This is the day the Lord has made.

 Let us rejoice and be glad in it despite our heavy hearts as we pray for those in Haiti and others around the world who suffer from natural and man-made disasters.

 Let us rejoice because we are walking in the footsteps of Dr. Martin Luther King Jr.  and we have his vision to guide us in our new march for jobs and freedom our new march for equal opportunity, economic justice, civil rights and human rights.

Let us rejoice because we walk in the footsteps of so many great Americans who brought us to this day

Our brave sisters and brothers, forefathers and foremothers, who stood up and sat down against the threat of death, guns, water hoses, dogs and jail.  They stood up and sat down against these odds so that they, their children and future generations could have a seat at any lunch counter of our choice, go to any school of our choice, and live in any community of our choice.

Our movement’s founders Like the Rev. C.T. Vivian who endured threats and bloodshed and jail to bring us closer to the promise of America—and who remain to mentor us today.

Because of the blood-stained banner of justice that these freedom fighters carried, today we are closer to Dr. King’s dream of a time when the content of character outweighs the color of skin – President Barack Obama, Supreme Court Justice Sonia Sotomayor and Atlanta’s new Mayor, Kasim Reed.

Despite the struggle of some then and now who fought and fight against the dream becoming a reality, our nation has come a long way.

And, oh, how far we will go as we continue in the path that Dr. King cleared for us.

The freedom to sit at a lunch counter—or in the Oval Office--was won for us.

Now it is OUR time to win for next generation the economic strength to take advantage of those freedoms.   In 1963, at the march on Washington D.C., Dr. King spoke about his dream for social and economic justice for all of America’s children.

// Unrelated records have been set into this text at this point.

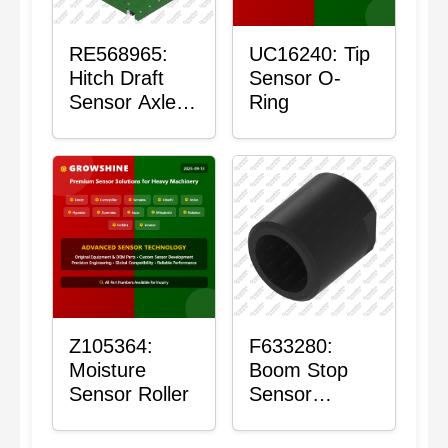
RE568965:
UC16240: Tip
Hitch Draft
Sensor O-
Sensor Axle
Ring
Housing
Z105364:
F633280:
Moisture
Boom Stop
Sensor Roller
Sensor
Housing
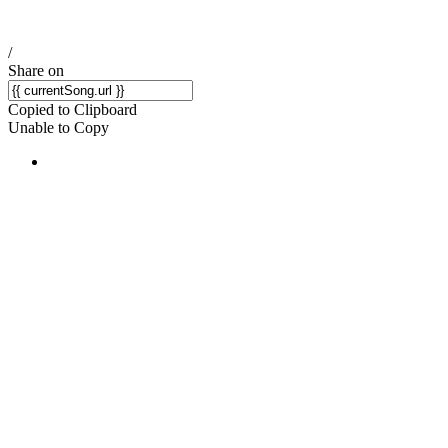
/
Share on
Copied to Clipboard
Unable to Copy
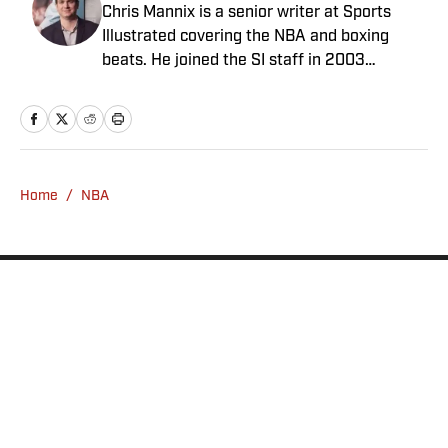
Chris Mannix is a senior writer at Sports
Illustrated covering the NBA and boxing
beats. He joined the SI staff in 2003
following his graduation from Boston
College. Mannix is the host of SI’s “Open
Floor” podcast and serves as a ringside
analyst and reporter for DAZN Boxing. He is
also a frequent contributor to NBC Sports
Home
/
NBA
Boston as an NBA analyst. A nominee for
National Sportswriter of the Year in 2022,
Mannix has won writing awards from the
Boxing Writers Association of America and
the Pro Basketball Writers Association, and
is a longtime member of both organizations.
Privacy Policy
Cookie Policy
Takedown Policy
Terms and Conditions
SI Accessibility Statement
Sitemap
A-Z Index
FAQ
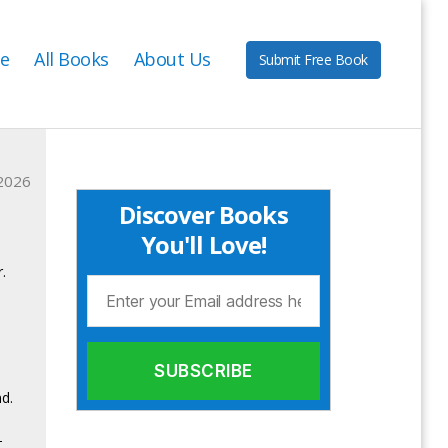
e
All Books
About Us
Submit Free Book
2026
Discover Books
You'll Love!
.
d.
—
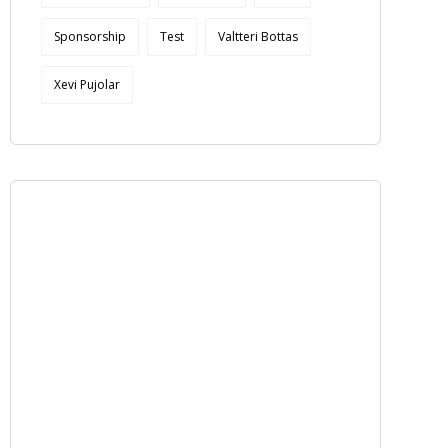
Sponsorship
Test
Valtteri Bottas
Xevi Pujolar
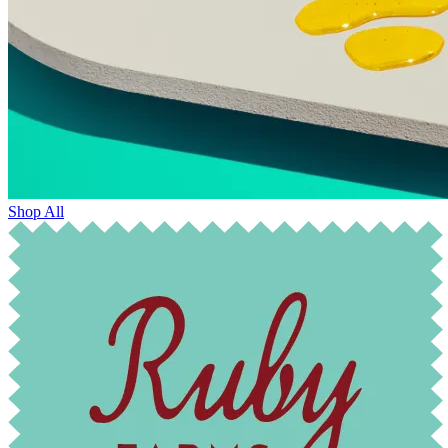
Shop All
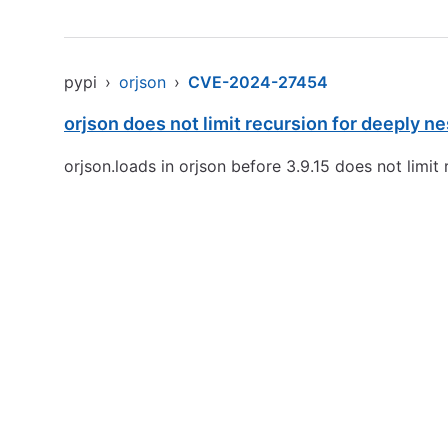
pypi
›
orjson
›
CVE-2024-27454
orjson does not limit recursion for deeply
orjson.loads in orjson before 3.9.15 does not lim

At that same march, A. Philip Randolph said that the 300,000 marchers there were the “advance guard for a massive moral revolution for jobs and freedom.”

Sisters and Brothers, WE are the legion following that advance guard, and today we continue fighting the moral revolution for jobs and freedom.

This is OUR time to lead.

And leading today means PUTTING ALL OF OUR PEOPLE BACK TO WORK.

Today more than ever, we understand that without jobs, civil rights is an empty promise.

And without GOOD jobs, there is no real freedom.


The jobless rate of 10 percent nationwide is 16.2 percent among African Americans and 12.9 percent among Latinos.  Almost half of African American youths—48.4 percent—are jobless.

But even those numbers don’t fully portray what joblessness is doing to our communities today—because so many of the places we live were economically devastated long before this recession even started.

Fifty years ago, African Americans were fighting for a seat at the table—but we had doors to the middle class. Today, too many of those doors are closed.

The good manufacturing jobs that ushered African American families into the middle class are gone.

The government jobs that have provided good wages and benefits for African American workers are falling victim to state and local budget crises.

Our small businesses that fueled local jobs—the barbershop, the repair shop—can’t get the credit they need to survive this Great Recession. Why? Because the banks are turning the money we taxpayers gave them into seven-figure bonuses instead of loans to small businesses.

The national nightmare of job loss is a catastrophe in our communities.

As A. Philip Randolph foretold at the March for Jobs and Freedom almost half a century ago:

“It falls to us to demand new forms of social planning, to create full employmentfor we are the first victims of unemployment.”

It falls to us!

There are five steps America can take NOW to rescue our people, our communities and all working families.

It falls to us to DEMAND that Congress take these steps now.

THIS is our new March for Jobs and Freedom.

Step One is extending for at least 12 more months the lifeline for families that have lost jobs—unemployment insurance, health care and food assistance. Even in recession, this remains a bountiful country.

We cannot abandon people unable to find work to hunger or homelessness or greater deprivation. More than one-third of jobless workers have been unemployed for 27 weeks or more—that’s a record. But African Americans remain jobless for even longer. Extending this lifeline is not an option—it’s a matter of survival.

Step Two:  We’ve got to put people to work fixing America’s broken infrastructure—our crumbling schools, bridges and highways and our endangered water and leaking sewer systems.

Our country’s infrastructure receives an overall grade of D from the American Society of Civil Engineers. And just where do YOU think we’ve seen the LEAST investment in infrastructure?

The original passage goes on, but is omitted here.